Reviewer 3 Report (Previous Reviewer 3)

None

This manuscript is a resubmission of an earlier submission. The following is a list of the peer review reports and author responses from that submission.

Round 1

Reviewer 1 Report

This is a well-designed study and it was carried out according to standard protocols. The manuscript is generally well written with some minor grammar error. In this study, the liver samples collected by liver puncture biopsy were used to investigate the changes of liver metabolism in perinatal dairy cows with the addition of rumen protected choline and rumen protected nicotinamide. Through transcriptomic analysis, it was found that there were significant differences in lipid metabolism and oxidative stress between the two groups. The differences of choline and nicotinamide in liver metabolism were described, which laid a foundation for the future research on the functions and mechanisms of these two nutrients. The respective requirements, and recommendations are as follows:

 

1.Line 30-101: Consider whether the part of "Introduction" is too long.

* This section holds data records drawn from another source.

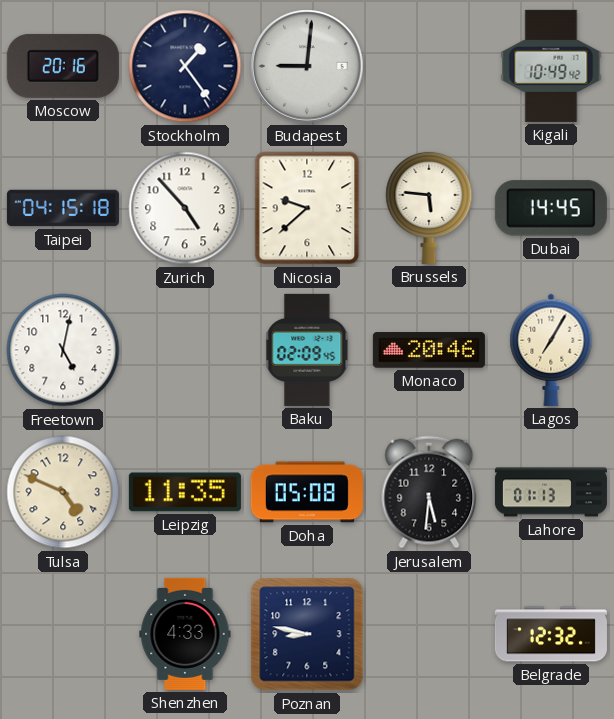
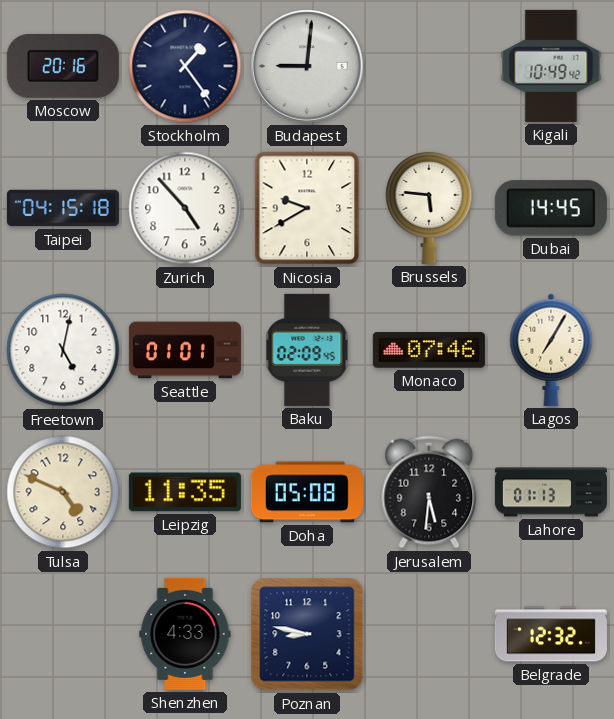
Nicosia: 9:38 -> 9:40
Seattle: none -> 01:01
Monaco: 20:46 -> 07:46
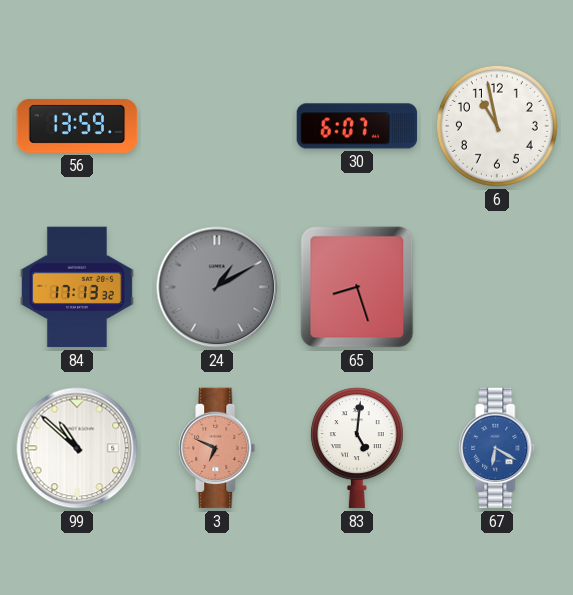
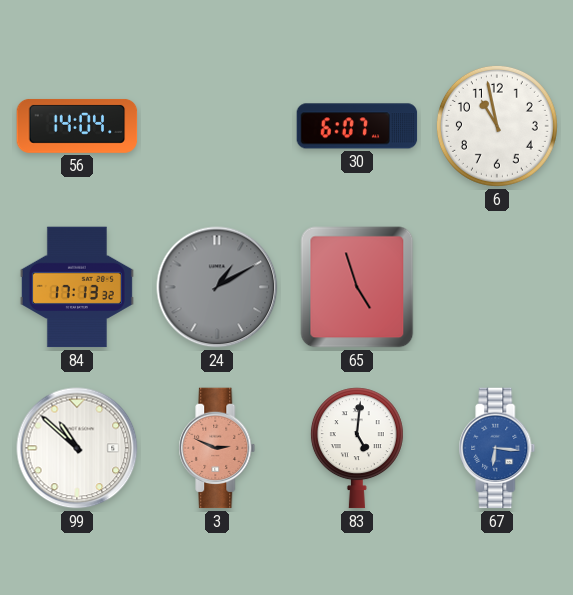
56: 13:59 -> 14:04
65: 8:27 -> 4:57
3: 6:49 -> 2:49
67: 6:20 -> 6:16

2.Line 66, 86: Delete the space between the inserted document and the text.

3.Line 113: "total mixed ratio" to total mixed ration.

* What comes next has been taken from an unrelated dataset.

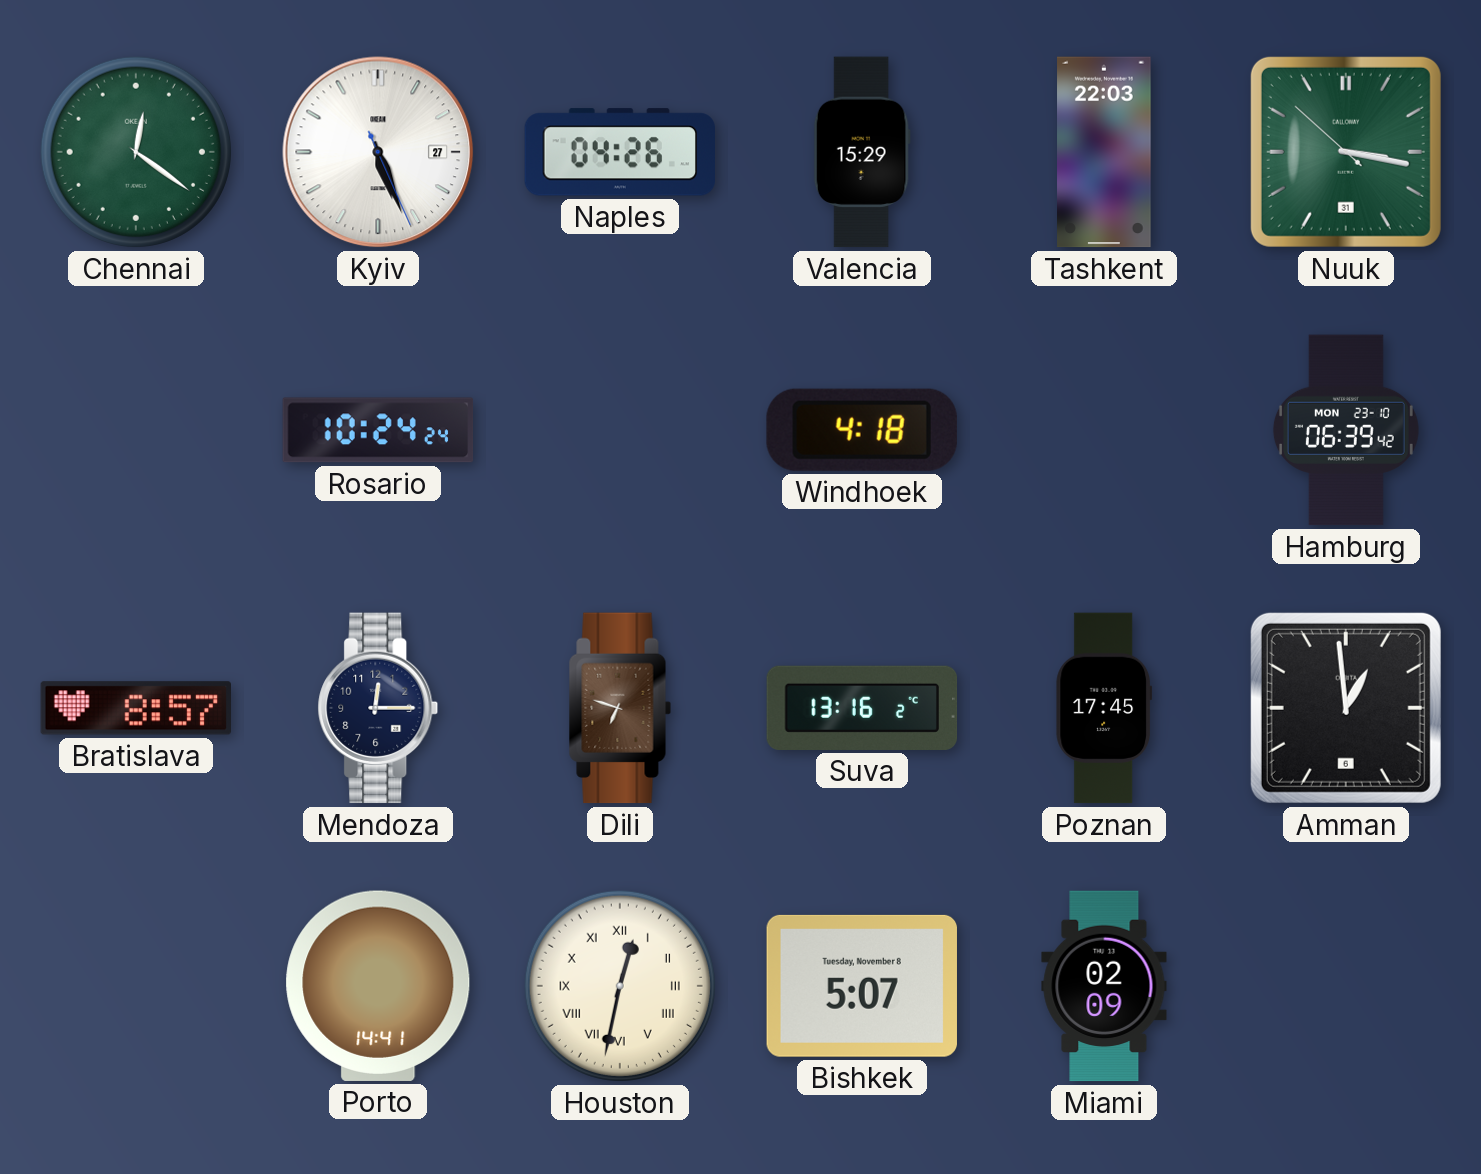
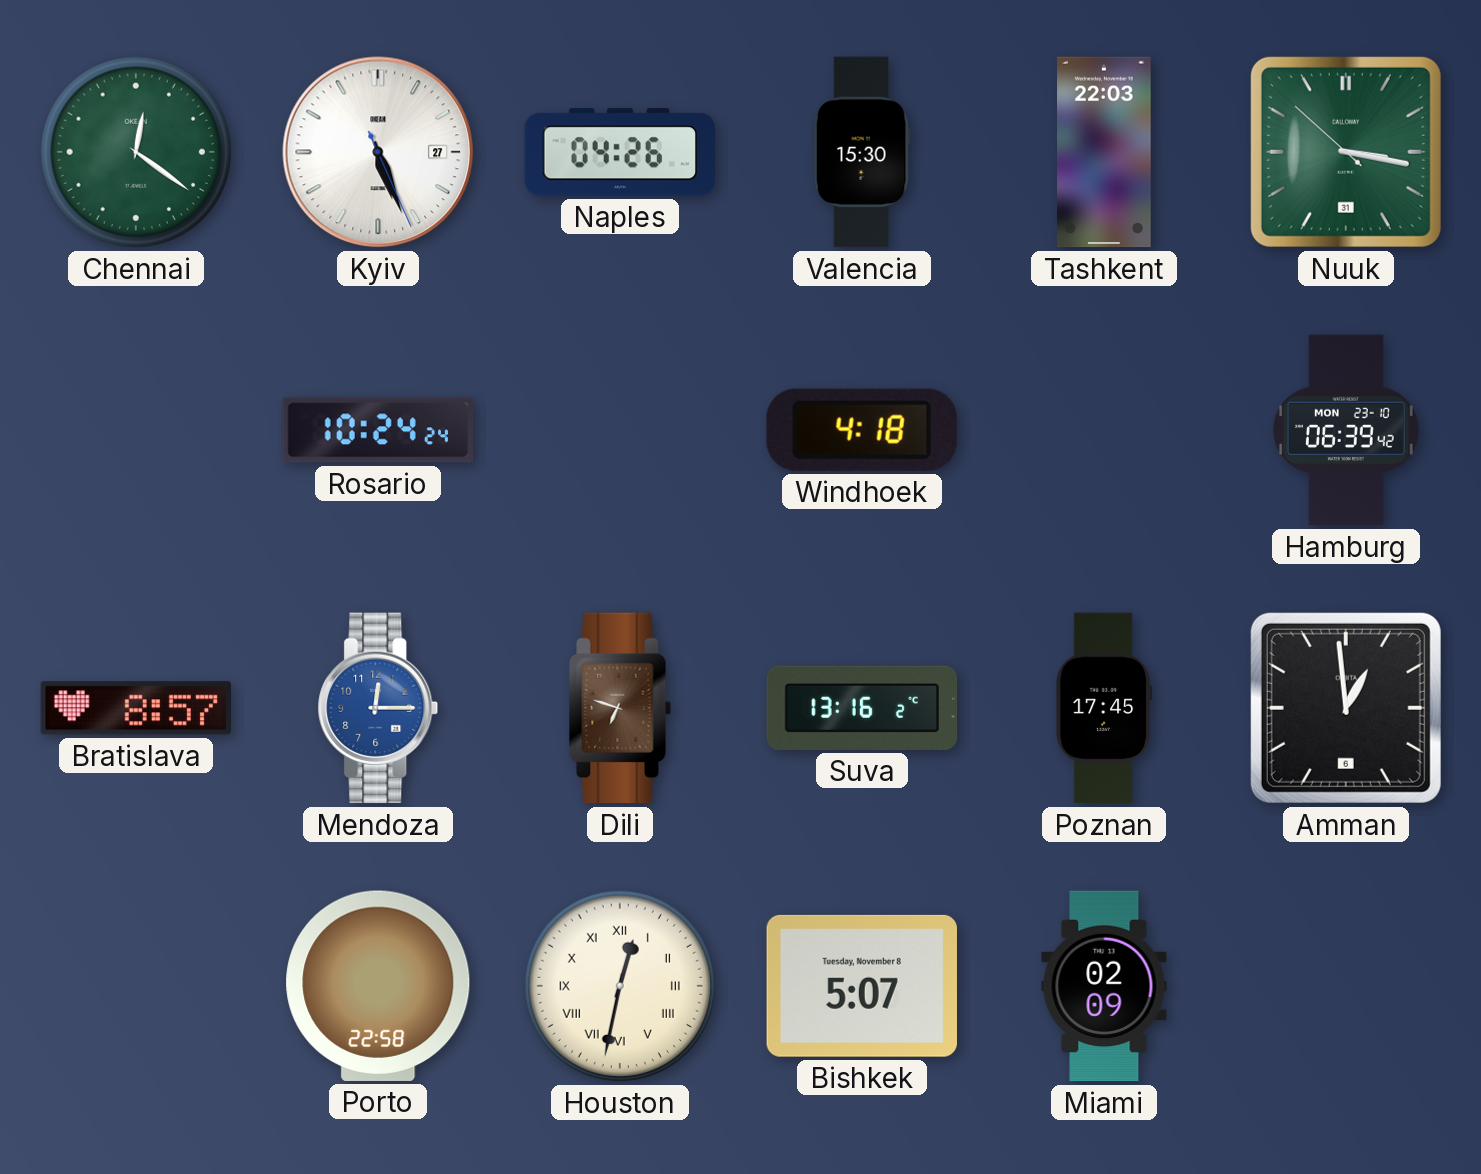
Valencia: 15:29 -> 15:30
Mendoza dial: navy -> blue
Porto: 14:41 -> 22:58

5.Line 116: Delete the space between "-" and "80℃".

 

6.Line 147: Please mention any special command/flag added in the bioinformatics analysis tools. Please mention the statement as "all default parameters were used unless otherwise mentioned".

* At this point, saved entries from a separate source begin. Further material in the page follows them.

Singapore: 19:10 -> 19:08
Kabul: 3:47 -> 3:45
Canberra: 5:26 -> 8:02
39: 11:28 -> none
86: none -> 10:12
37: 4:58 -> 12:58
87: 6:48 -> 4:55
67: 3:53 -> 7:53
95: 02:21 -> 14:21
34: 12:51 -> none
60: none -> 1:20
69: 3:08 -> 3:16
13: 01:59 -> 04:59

7.Line 157, 164, 167: "Table S#" to "Supplementary Table S#"; "Figure S#" to "Supplementary Figure S#".

8.Line 248: It is suggested that only the top ten KEGG enrichment pathways should be shown in the detail table.

Reviewer 2 Report

It is well known that the periparturient period is a metabolically challenging period for dairy cows because homeorhetic changes, negative energy balance, and increased risk for metabolic disorders can negatively affect dairy cattle health and productivity. Many studies are currently available in scientific literature on the practice adopted to prevent hepatic lipidosis, control BCS loss (Janovick et al., 2011) across the transition to lactation period, feed prepartum diets with decreased dietary energy (DE) density, and supplement nutrients that promote liver function such as choline (Overton and Piepenbrink, 1999; Arshad et al., 2020; McFadden et al., 2020). Nutrients such as rumen-protected choline (RPC) and/or nicotinamide are supplemented during the transition period, and research suggests that RPC supplementation decreases FA accumulation in the liver in a dose-responsive manner (Zenobi et al., 2018) and increases milk and ECM production (Arshad et al., 2020; McFadden et al., 2020; Caprarulo et al., 2020; Tienken et al., 2015). Authors wrote that the difference between choline and nicotinamide on liver metabolism and its mechanism in perinatal dairy cows is still unclear, However, I think that they enrolled a low number of animals to test their hypothesis.

Reviewer 3 Report

The whole paper should be carefully revised in its English form. The structure of phrases is often not clear and straightforward as it needs to be in a scientific manuscript. There is a lot of incorrect terminology, and several terms seem used not properly (for example in line 121, 123, 125 the term “database” should be referred to “libraries” to be sequenced, the term “volcanic map” in line 140 and 165 should be better replaced by “Volcano plot”, etc..).

Moreover, from a scientific point of view the list of DEG found by authors need to be verified at least on more significant up- and/or down-regulated genes by Real Time PCR, in order to confirm what recorded by RNAseq analysis.

I cannot recommend the publication of present manuscript in its current form. An extensive revision of English language and at least a confirmatory analysis on DEG must be performed before to consider and discuss the results described by the authors.